These days I'm (slightly) more grown-up and, whilst I try and attend similar events every so often, I now prefer a more eclectic mix of nights, people and music. But despite this, I still feel a strange loyalty to the scene and all that it contains over any other genre/ bandwagon/ whatever. So when a bunch of poncey fucking hoxtonites who previously sneered at us are all of a sudden jumping on this 'neu rave' boat just to look cool, it actually begins to make my blood boil slightly. Their declaration that rave is 'back', and their pre-fix with the word 'neu' just goes to show that they haven't got a single fucking clue about the scene and the music and what it actually means to some people. They are just a bunch of indie kids trying to get into the next big thing, there's nothing 'rave' about them whatsoever. I'm sorry, but please stop talking about my music as if you own it, put your glo-stick down and go back to smoking crack in Pete Doherty's squat. It suits you so much better.

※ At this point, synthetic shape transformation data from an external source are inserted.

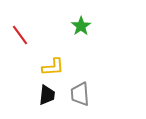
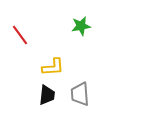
green star: rotated 24 degrees clockwise
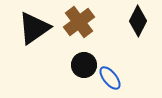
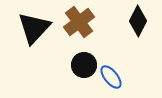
black triangle: rotated 12 degrees counterclockwise
blue ellipse: moved 1 px right, 1 px up
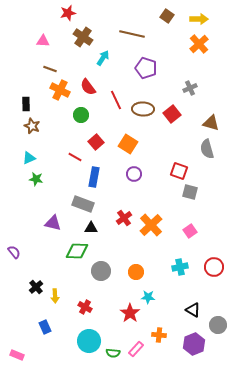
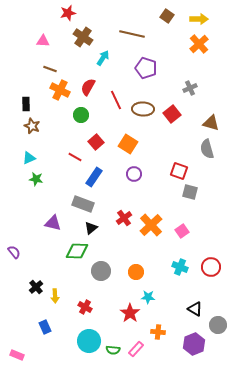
red semicircle at (88, 87): rotated 66 degrees clockwise
blue rectangle at (94, 177): rotated 24 degrees clockwise
black triangle at (91, 228): rotated 40 degrees counterclockwise
pink square at (190, 231): moved 8 px left
cyan cross at (180, 267): rotated 35 degrees clockwise
red circle at (214, 267): moved 3 px left
black triangle at (193, 310): moved 2 px right, 1 px up
orange cross at (159, 335): moved 1 px left, 3 px up
green semicircle at (113, 353): moved 3 px up
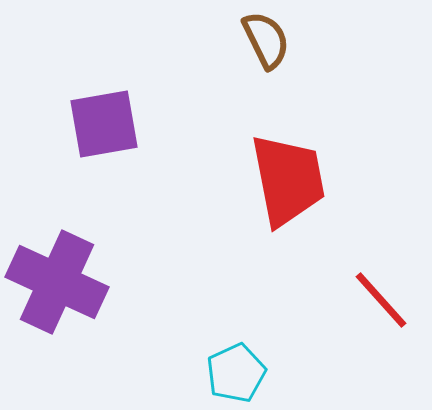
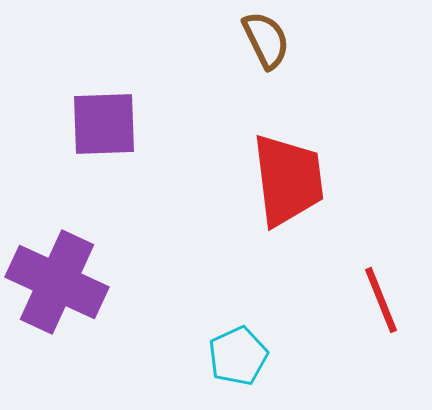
purple square: rotated 8 degrees clockwise
red trapezoid: rotated 4 degrees clockwise
red line: rotated 20 degrees clockwise
cyan pentagon: moved 2 px right, 17 px up
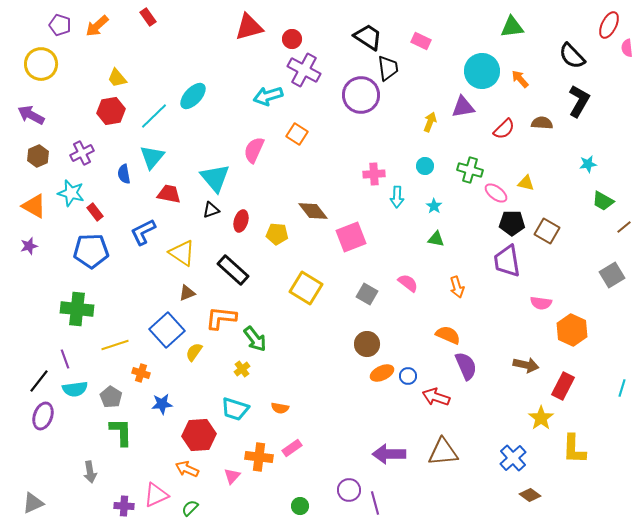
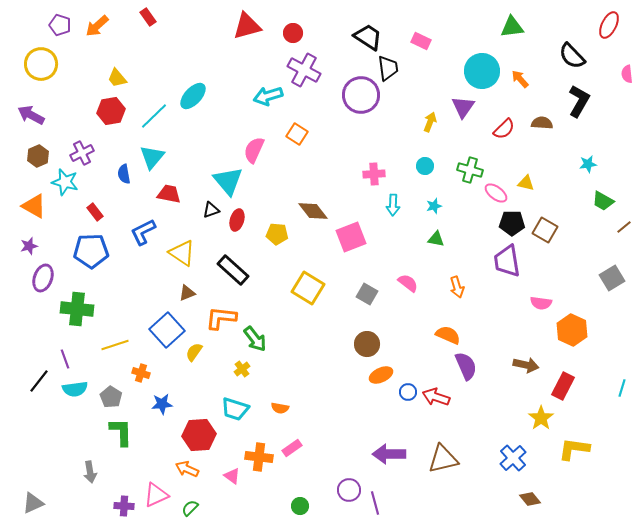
red triangle at (249, 27): moved 2 px left, 1 px up
red circle at (292, 39): moved 1 px right, 6 px up
pink semicircle at (627, 48): moved 26 px down
purple triangle at (463, 107): rotated 45 degrees counterclockwise
cyan triangle at (215, 178): moved 13 px right, 3 px down
cyan star at (71, 193): moved 6 px left, 11 px up
cyan arrow at (397, 197): moved 4 px left, 8 px down
cyan star at (434, 206): rotated 21 degrees clockwise
red ellipse at (241, 221): moved 4 px left, 1 px up
brown square at (547, 231): moved 2 px left, 1 px up
gray square at (612, 275): moved 3 px down
yellow square at (306, 288): moved 2 px right
orange ellipse at (382, 373): moved 1 px left, 2 px down
blue circle at (408, 376): moved 16 px down
purple ellipse at (43, 416): moved 138 px up
yellow L-shape at (574, 449): rotated 96 degrees clockwise
brown triangle at (443, 452): moved 7 px down; rotated 8 degrees counterclockwise
pink triangle at (232, 476): rotated 36 degrees counterclockwise
brown diamond at (530, 495): moved 4 px down; rotated 15 degrees clockwise
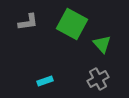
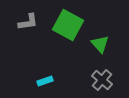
green square: moved 4 px left, 1 px down
green triangle: moved 2 px left
gray cross: moved 4 px right, 1 px down; rotated 20 degrees counterclockwise
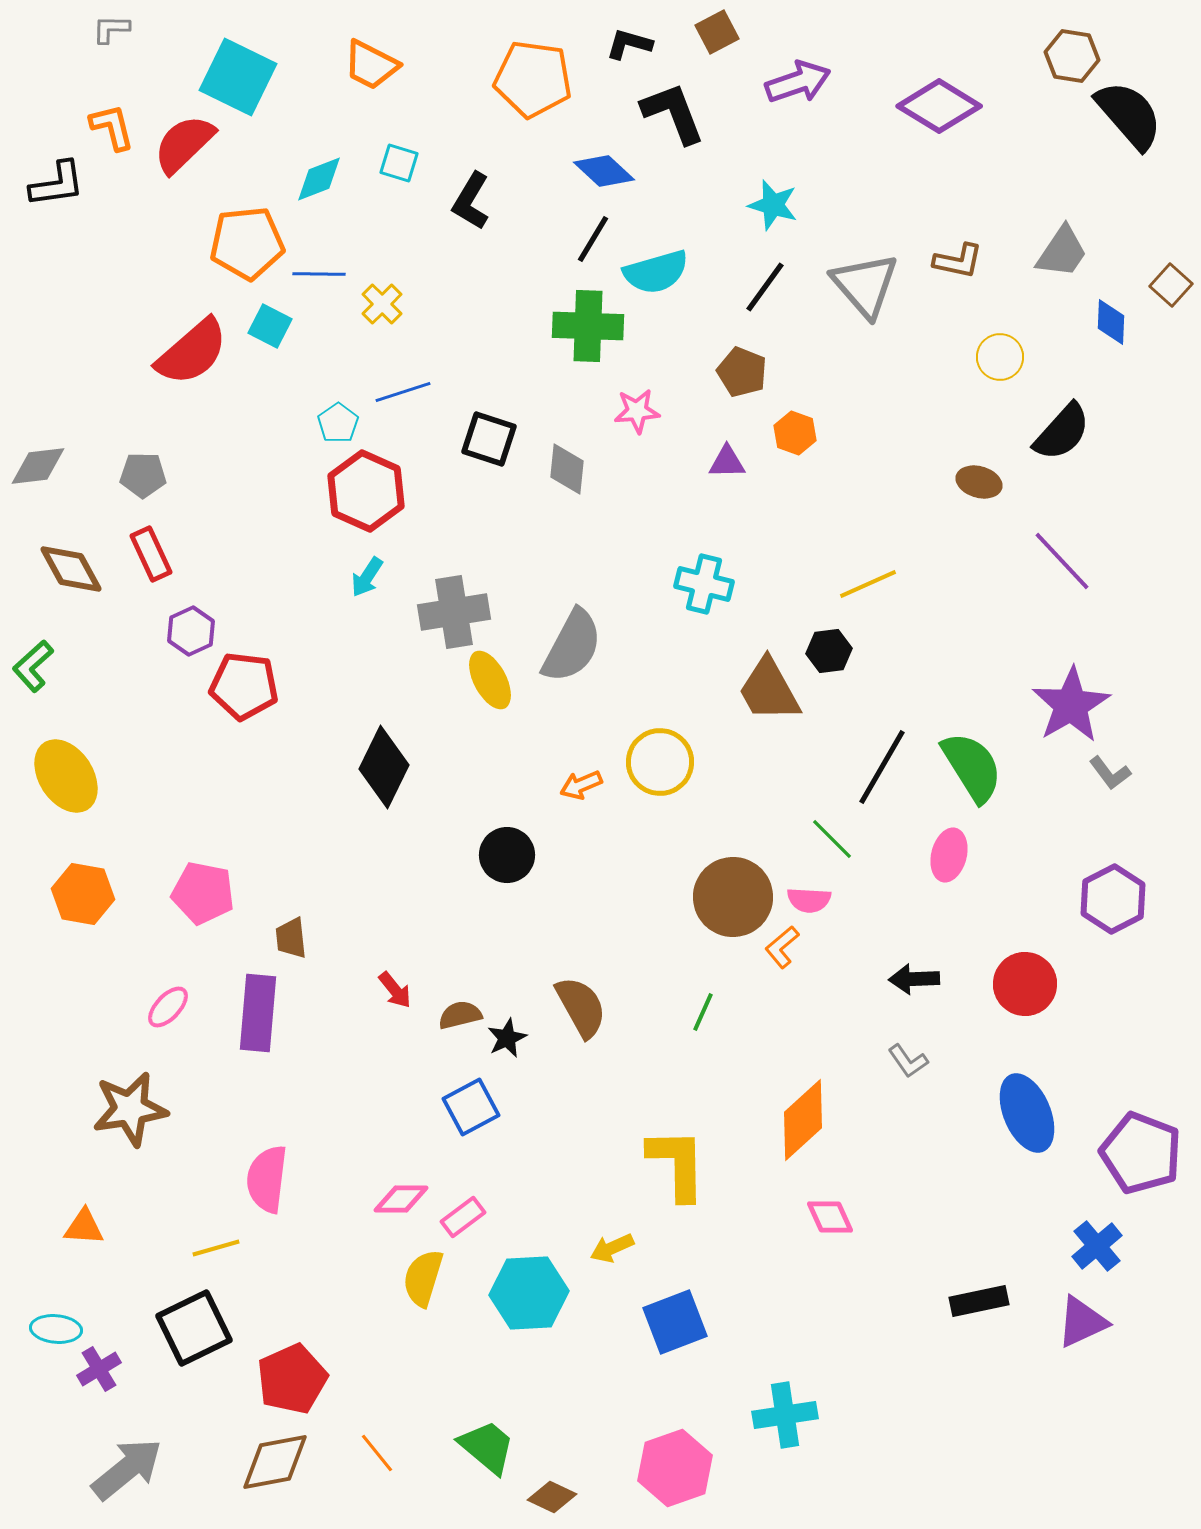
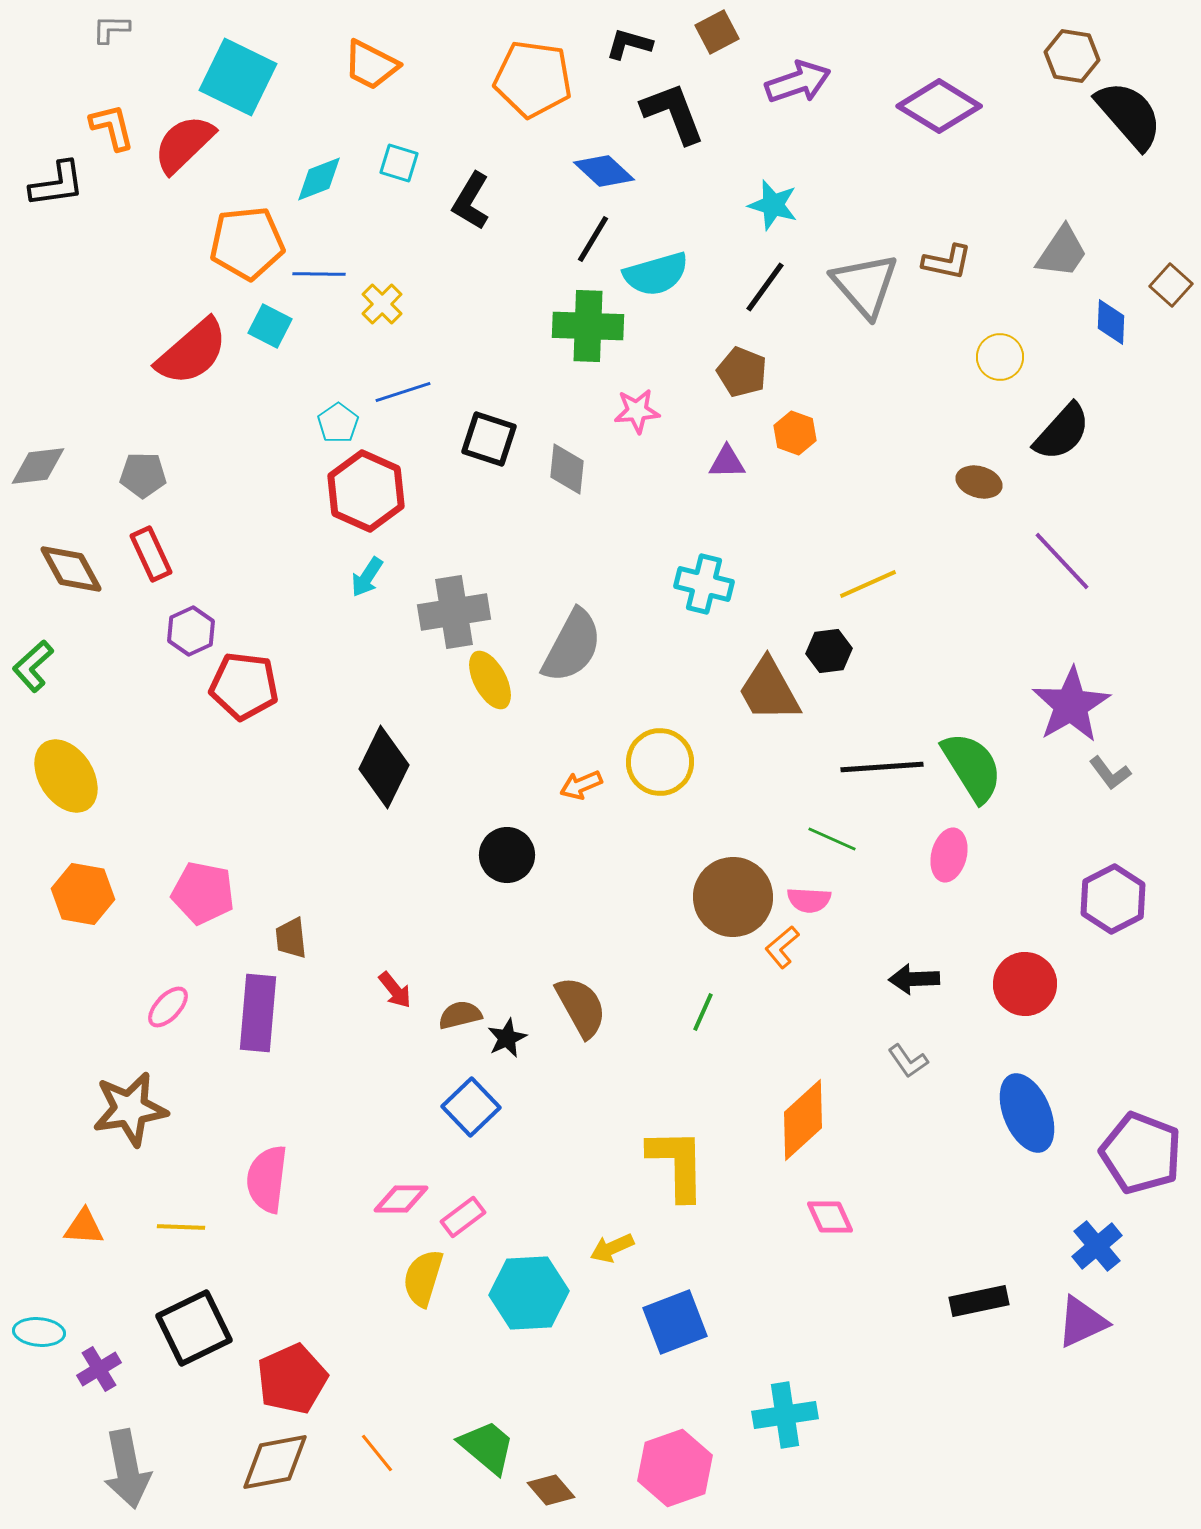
brown L-shape at (958, 261): moved 11 px left, 1 px down
cyan semicircle at (656, 272): moved 2 px down
black line at (882, 767): rotated 56 degrees clockwise
green line at (832, 839): rotated 21 degrees counterclockwise
blue square at (471, 1107): rotated 16 degrees counterclockwise
yellow line at (216, 1248): moved 35 px left, 21 px up; rotated 18 degrees clockwise
cyan ellipse at (56, 1329): moved 17 px left, 3 px down
gray arrow at (127, 1469): rotated 118 degrees clockwise
brown diamond at (552, 1497): moved 1 px left, 7 px up; rotated 24 degrees clockwise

The only hope is that now this eye-and-ear-sore that is 'neu' rave has been made into a big deal in the media, it is now officially uncool and thus dead and now the silly little art-school twats will have to move on to something else. What next, 'neu' steps'n'spice-girls covers? 'Neu' UK garage? Whatever it is, just keep it well away from me please.

Sunday, November 12, 2006

A Love Letter

I miss you, London. I'm pining.

I miss the thick smoggy smell that you have in the summer heat, that smell that gets right down in your lungs and parties with your stomach. I miss the way you look so elegant and composed with the rain dripping down on you. I miss the buzzing and whirring sounds of the traffic and the people and the lights and the screams. I miss the way you intoxicate me with your energy, the way you make me giddy with excitement at what could be going on around me as I walk down your streets, what's happening behind all your doors and windows and walls. I even miss the way you can be cruel to me, how you can make me feel so alone and afraid, so fragile and small. But yet you make me feel powerful too, you make me feel on the edge of world, like I'm about to tip over into everything that you hold and just get lost right within your heart.

I can't write as well without you around me. Nothing here inspires me and fills me up with words and thoughts and places and people in the same way that you can. You are my muse, my obsession, my soulmate, my soul, my pleasure, my pain, my light, my life.